Thursday, 5 July 2007

a jotting

My senses fill with promised delight
I tremble with anticipation
preparing to indulge

You cast your net wide
your silk so fine
waiting for the tempted

As I touch your web
my nerves alert, to late
held lightly

I face you, not bravely
trembling with fear
you anticipate your indulgence

and so I end
wrapped in your embrace
cocooned in silken thread
losing my head

Wednesday, 4 July 2007

If I do all that I do to the best of my ability then I need never fear because, in the final analysis, I am my most severe critic.

Monday, 2 July 2007

Pondering

Please understand that I'm not feeling sorry for my self and I'm still anticipating lots of living. I still believe in some wonderful things for the future. That said, I have been thinking rather a lot about some of the things I want for my self and i decided that, as a father, I can wish these things for my children even if I never get them. I hope that my children find their soul mate and have a long and happy life with them; I hope my children seize opportunities to travel\emigrate and i hope that if they marry, they marry for love. Above all I hope that they always believe in themselves.

Sunday, 1 July 2007

Money

I'm not used to having any money in my pocket and I think the children are aware of this and determined to help because when ever I do find any they are very quick to remove it.

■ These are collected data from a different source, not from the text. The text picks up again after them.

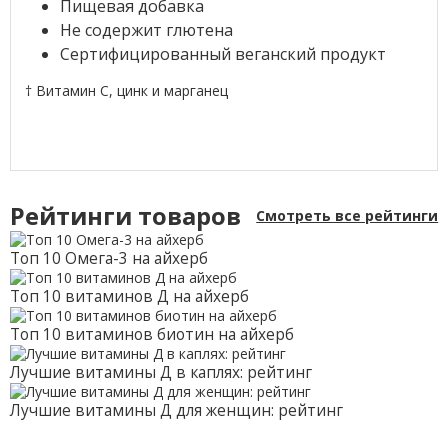
Пищевая добавка
Не содержит глютена
Сертифицированный веганский продукт
† Витамин C, цинк и марганец
Рейтинги товаров
Смотреть все рейтинги
Топ 10 Омега-3 на айхерб
Топ 10 витаминов Д на айхерб
Топ 10 витаминов биотин на айхерб
Лучшие витамины Д в каплях: рейтинг
Лучшие витамины Д для женщин: рейтинг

It's only money, and at the moment it's very much a bi-product of the fun and freedom I am finding in going out to work

Saturday, 30 June 2007

work and play

I feel much more relaxed and in control of life, suddenly i don't feel guilty about doing nothing.

Friday, 29 June 2007

Love

I wonder if love is really more about moving independently and yet always feeling an unbreakable thread rather than being together in everything and never needing to love purely in spirit.
Whether those who can always touch ever truly feel the touching of souls
whether those who hold hands ever learn how to hold a heart

Thursday, 28 June 2007

where I periodically find my self

Take a Break

Seeking, all ways
Always on the razor edge
perched precariously.
Should I jump before I fall?
Waiting, tense and fearful
weighing the odds
staying still
weight finely balanced.
Freezing time.
Slowly slipping to one side
resigned to fate
Let go, slowly.
Take the breaks.

Wednesday, 27 June 2007

social security

I was getting all riled up at the job centre because they wouldn't give me a job start grant then I realised I'm lucky I live in a country that has social security at all.

Tuesday, 26 June 2007

romance

working on the mobile library i notice how much romance the older ladies get through. They are quite open about the fact that it's often the only lovin' they get.

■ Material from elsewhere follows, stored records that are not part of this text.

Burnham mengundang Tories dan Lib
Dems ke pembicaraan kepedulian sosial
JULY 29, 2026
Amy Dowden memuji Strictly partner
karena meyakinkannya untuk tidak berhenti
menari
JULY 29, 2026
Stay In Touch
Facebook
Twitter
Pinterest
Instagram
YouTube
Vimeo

I wonder if I'll be seeking my lovin in cheap books when I'm old, it scares me a little.
I know where I want to spend my golden years, I know what i want, just scares it won't happen. I really must have faith.

Monday, 25 June 2007

Worth

Who decides what we are worth?
When I do a job am i more important than others, what is the impact of my contribution and who is really qualified to say.

In a way I'm wondering who can judge me and I think it's only those who I allow to judge me because unasked for judgement will not be heard.

I tend to have a low self esteem so I undervalue my self, there are very few people who I trust to give me feedback but every time I accept a low paid job am i saying 'this is what I'm worth'

Sunday, 24 June 2007

Let the musing begin

I wonder if I should be doing this, I'm always leaping into things and then getting bored. Two blog toadee! hehe and then there's the web site to sort, helium and bookcrossing, e-mail, g-mail and perhaps a little browsing.

I should really spend more time in the real world, get out more, read, write......

Nah! it's much more comfortable here.